I remembered the vision that Jesus had told us about after he'd raised Elazar. And for a moment it was as if some curtain had been pushed aside in my head and I had a glimpse of something I understood but couldn't have put into words, like some beautiful thing, so beautiful it took your breath away, that you saw for an instant through a gateway or a door, then was gone.
I suppose Jeus was like that for me, something I saw as if in the twinkling of an eye.
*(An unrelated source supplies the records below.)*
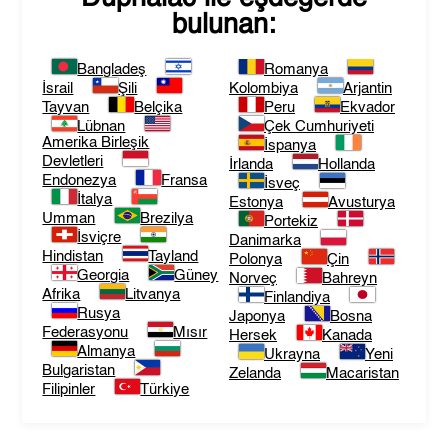
bulunan:
Bangladeş
Romanya
İsrail
Şili
Kolombiya
Arjantin
Tayvan
Belçika
Peru
Ekvador
Lübnan
Çek Cumhuriyeti
Amerika Birleşik
İspanya
Devletleri
İrlanda
Hollanda
Endonezya
Fransa
İsveç
İtalya
Estonya
Avusturya
Umman
Brezilya
Portekiz
İsviçre
Danimarka
Hindistan
Tayland
Polonya
Çin
Georgia
Güney
Norveç
Bahreyn
Afrika
Litvanya
Finlandiya
Rusya
Japonya
Bosna
Federasyonu
Mısır
Hersek
Kanada
Almanya
Ukrayna
Yeni
Bulgaristan
Zelanda
Macaristan
Filipinler
Türkiye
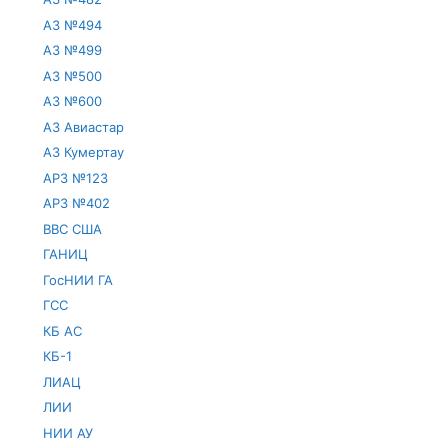
АЗ №494
АЗ №499
АЗ №500
АЗ №600
АЗ Авиастар
АЗ Кумертау
АРЗ №123
АРЗ №402
ВВС США
ГАНИЦ
ГосНИИ ГА
ГСС
КБ АС
КБ-1
ЛИАЦ
ЛИИ
НИИ АУ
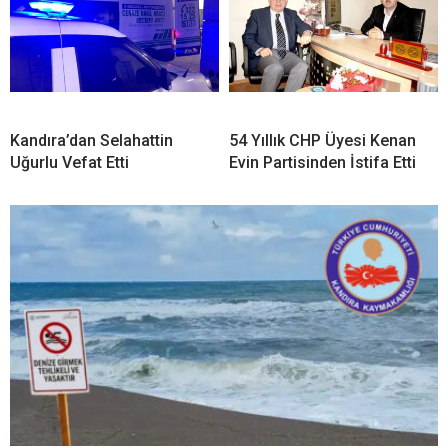
29 Temmuz’da Kandıra’da 6 Plaj Hariç Tüm Sahillerde
Denize Girmek Yasaklandı
YORUMLAR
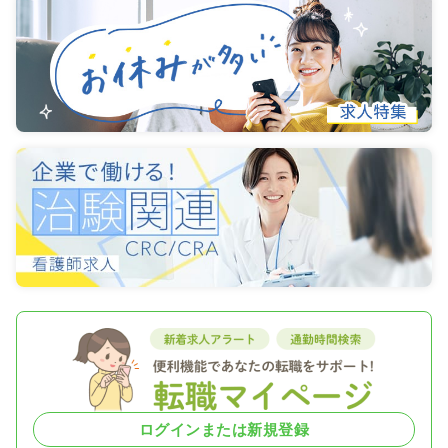
ログインまたは新規登録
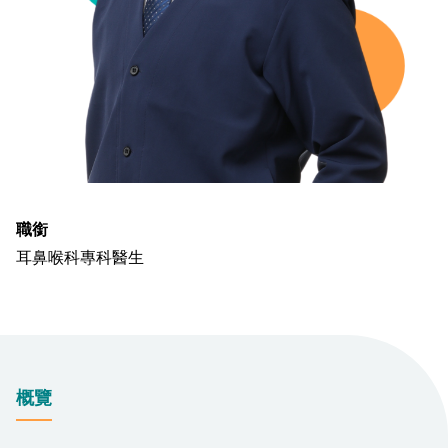
職銜
耳鼻喉科專科醫生
概覽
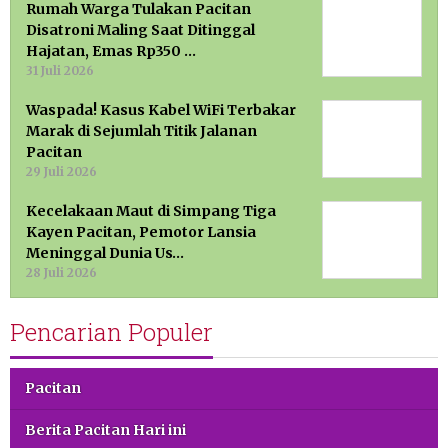
Rumah Warga Tulakan Pacitan
Disatroni Maling Saat Ditinggal
Hajatan, Emas Rp350 …
31 Juli 2026
Waspada! Kasus Kabel WiFi Terbakar
Marak di Sejumlah Titik Jalanan
Pacitan
29 Juli 2026
Kecelakaan Maut di Simpang Tiga
Kayen Pacitan, Pemotor Lansia
Meninggal Dunia Us…
28 Juli 2026
Pencarian Populer
Pacitan
Berita Pacitan Hari ini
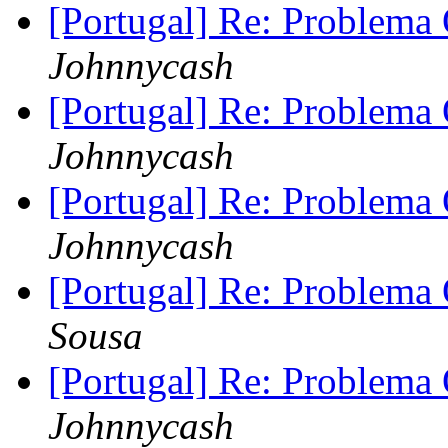
[Portugal] Re: Problem
Johnnycash
[Portugal] Re: Problem
Johnnycash
[Portugal] Re: Problem
Johnnycash
[Portugal] Re: Problem
Sousa
[Portugal] Re: Problem
Johnnycash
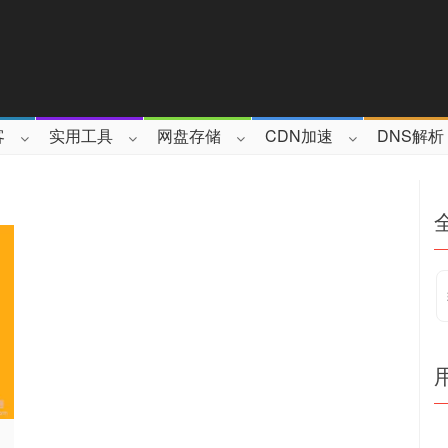
客
实用工具
网盘存储
CDN加速
DNS解析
It was just the week or so that I was with him, in the end, and what was that but half a breath in the middle of all the years of my life. But still when I look out at the fields now or at the sheep grazing on the bit of pasture that overlooks the lake, a sort of haze seems to come off things that wasn't there before, as if I'm expecting something good to come along at any minute, though I couldn't tell you what it is. And though I'm happy enough to be at home, I'll never see the likes of the times I had them, for better and worse, when it seemed that every good and ill that could come to a man, and every wonder and devilry, had passed in front of me.